Don’t worry, it’s not really a test. You’d probably get 100 percent on this one, anyway.
However, if you’ve heard or read these words over the years, but were never quite sure of the definitions, this is your chance to move up to the advanced class.
- Anachronism: An error in chronology; a person or thing which seems to belong to a different period of time.
- Quixotic: Refers to the fictional character Don Quixote. An impulsive dreamer, foolishly idealistic.
- Hubris: Arrogance resulting from excessive pride or passion.
- Exacerbate: To make worse; increase the severity; aggravate.
- Insidious: Causing harm in a stealthy, gradual manner; sneaky, treacherous.
- Ubiquitous: Seeming to be everywhere at the same time; omnipresent.
- Truculent: Fierce, cruel, harsh, mean, scathing.
- Eponymous: Relating to a person whose name becomes synonymous with a thing. Eponym refers to a real or imaginary person, after whom something has been named, as well as to the name itself. Proprietary eponyms are brand names that have come into general use (for example, Kleenex, Frisbee and Jello). An eponymous hero is the main character after whom a book was named. Don Quixote is the eponymous hero of Cervantes’ novel (see #2 above).

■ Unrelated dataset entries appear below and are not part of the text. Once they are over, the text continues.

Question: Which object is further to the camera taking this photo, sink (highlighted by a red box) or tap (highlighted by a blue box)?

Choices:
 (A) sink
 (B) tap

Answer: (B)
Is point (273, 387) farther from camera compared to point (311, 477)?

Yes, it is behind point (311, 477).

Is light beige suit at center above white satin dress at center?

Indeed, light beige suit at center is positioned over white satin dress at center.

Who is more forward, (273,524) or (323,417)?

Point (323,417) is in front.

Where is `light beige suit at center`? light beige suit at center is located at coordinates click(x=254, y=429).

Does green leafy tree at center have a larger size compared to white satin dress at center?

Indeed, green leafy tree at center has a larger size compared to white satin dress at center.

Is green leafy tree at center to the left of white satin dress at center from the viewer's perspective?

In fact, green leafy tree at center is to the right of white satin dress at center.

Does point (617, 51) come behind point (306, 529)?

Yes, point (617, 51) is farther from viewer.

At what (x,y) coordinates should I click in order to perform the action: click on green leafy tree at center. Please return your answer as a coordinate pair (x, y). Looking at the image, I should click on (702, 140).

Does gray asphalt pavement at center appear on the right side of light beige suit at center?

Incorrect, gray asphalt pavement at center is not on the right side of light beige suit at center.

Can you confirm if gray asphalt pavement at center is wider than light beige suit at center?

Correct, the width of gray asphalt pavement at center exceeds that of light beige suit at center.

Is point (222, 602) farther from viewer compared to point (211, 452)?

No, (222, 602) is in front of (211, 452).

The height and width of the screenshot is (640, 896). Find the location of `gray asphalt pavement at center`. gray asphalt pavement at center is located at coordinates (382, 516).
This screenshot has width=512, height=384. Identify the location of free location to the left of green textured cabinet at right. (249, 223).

- Taciturn: Almost always quiet, not talkative, uncommunicative.
- Caveat: A warning.
- Conundrum: A puzzle or riddle, often with a pun as an answer.
- Minion: One who follows or serves a leader.

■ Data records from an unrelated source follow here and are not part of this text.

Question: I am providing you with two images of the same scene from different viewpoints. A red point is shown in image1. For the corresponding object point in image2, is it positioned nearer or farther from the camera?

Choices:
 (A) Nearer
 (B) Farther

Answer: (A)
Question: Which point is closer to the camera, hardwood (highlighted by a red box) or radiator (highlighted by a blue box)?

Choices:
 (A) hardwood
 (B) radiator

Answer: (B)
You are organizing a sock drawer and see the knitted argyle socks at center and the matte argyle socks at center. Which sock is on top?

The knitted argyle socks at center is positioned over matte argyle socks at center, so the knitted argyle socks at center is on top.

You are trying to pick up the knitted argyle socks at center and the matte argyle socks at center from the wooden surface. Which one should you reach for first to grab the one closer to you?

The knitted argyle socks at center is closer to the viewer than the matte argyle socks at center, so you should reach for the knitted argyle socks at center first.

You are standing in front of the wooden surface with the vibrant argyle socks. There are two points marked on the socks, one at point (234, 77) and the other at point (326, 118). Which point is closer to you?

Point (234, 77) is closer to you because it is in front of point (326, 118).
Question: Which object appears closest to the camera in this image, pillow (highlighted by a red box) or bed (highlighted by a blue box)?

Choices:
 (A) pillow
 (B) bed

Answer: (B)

- Ephemeral: Short-lived, transient, something with a short life cycle. Lasting only one day (as some types of blooming flowers).
- Plethora: Excess, overabundance.
- Quintessential: Representing the perfect example of something. He was the considered the quintessential New Yorker.
- Mettle: A quality of good spirit, temperament, courage.
- Vociferous: Loud, noisy.
- Aberrant: Deviating from the ordinary; exceptional, abnormal.
- Venerable: Worthy of respect or reverence.
- Obsequious: Showing too much willingness to serve; fawning.